Prove that any subgroup of a finitely generated abelian group is finitely generated.

Homework Equations

The Attempt at a Solution

I've attempted a proof by induction on the number of generators. The case n=1 corresponds to a cyclic group, and any subgroup of a cyclic group is cyclic, and so generated by one element. Then for the inductive step, I supposed that G was finitely generated, say G = \mathbb{Z} a_{1} + ... + \mathbb{Z} a_{n}, and that the result holds for groups generated by fewer than n elements. I've then let H \le G, and considered the quotient group G/\mathbb{Z}a_{n}, and then hoped that the correspondence theorem would help me out, but so far I can't seem to make it work.

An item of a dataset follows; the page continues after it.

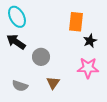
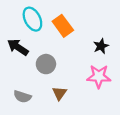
cyan ellipse: (17, 17) -> (32, 19), moved
orange rectangle: (76, 22) -> (63, 26), moved, turned -42

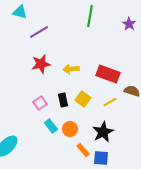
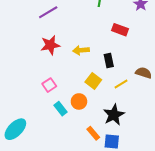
red rectangle: (108, 74) -> (120, 30), moved, size x0.7
black rectangle: (63, 100) -> (109, 60), moved
orange circle: (70, 129) -> (79, 101), moved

Am I even attacking this problem correctly?

 

[micromass]

Try to prove the following general result, it might help:

Let H be an abelian group. If there exists a finitely generated subgroup K of H such that H/K is finitely generated, then H is finitely generated.

 

[jumpr]

Try to prove the following general result, it might help:

Let H be an abelian group. If there exists a finitely generated subgroup K of H such that H/K is finitely generated, then H is finitely generated.

Does this work?

Let K \le H be finitely generated where H/K is finitely generated, say K = \mathbb{Z}a_{1} + ... + \mathbb{Z}a_{n} and H/K = \mathbb{Z}(b_{1} + K) + ... + \mathbb{Z}(b_{m} + K) = \mathbb{Z}b_{1} + ... + \mathbb{Z}b_{m} + K, where the b_{i} \in H. Let h \in H, and consider h + K \in H/K. Then h + K = y_{1}b_{1} + ... + y_{m}b_{m} for some y_{i} \in \mathbb{Z}, so y_{1}b_{1} + ... + y_{m}b_{m} - h \in K. But then y_{1}b_{1} + ... + y_{m}b_{m} - h = z_{1}a_{1} + ... + z_{n}a_{n} for some z_{i} \in \mathbb{Z}, and so h = y_{1}b_{1} + ... + y_{m}b_{m} - z_{1}a_{1} - ... - z_{n}a_{n}. Thus, H is finitely generated.

 

[micromass]

Yes, that works!

 

[jumpr]

Sorry, I'm going to have to ask for a hint as to where to go from there. My ideas for proofs tend to break down when I want to assume a_{i} \in H for some a_{i}when G = \mathbb{Z}a_{1} + ... + \mathbb{Z}a_{n}.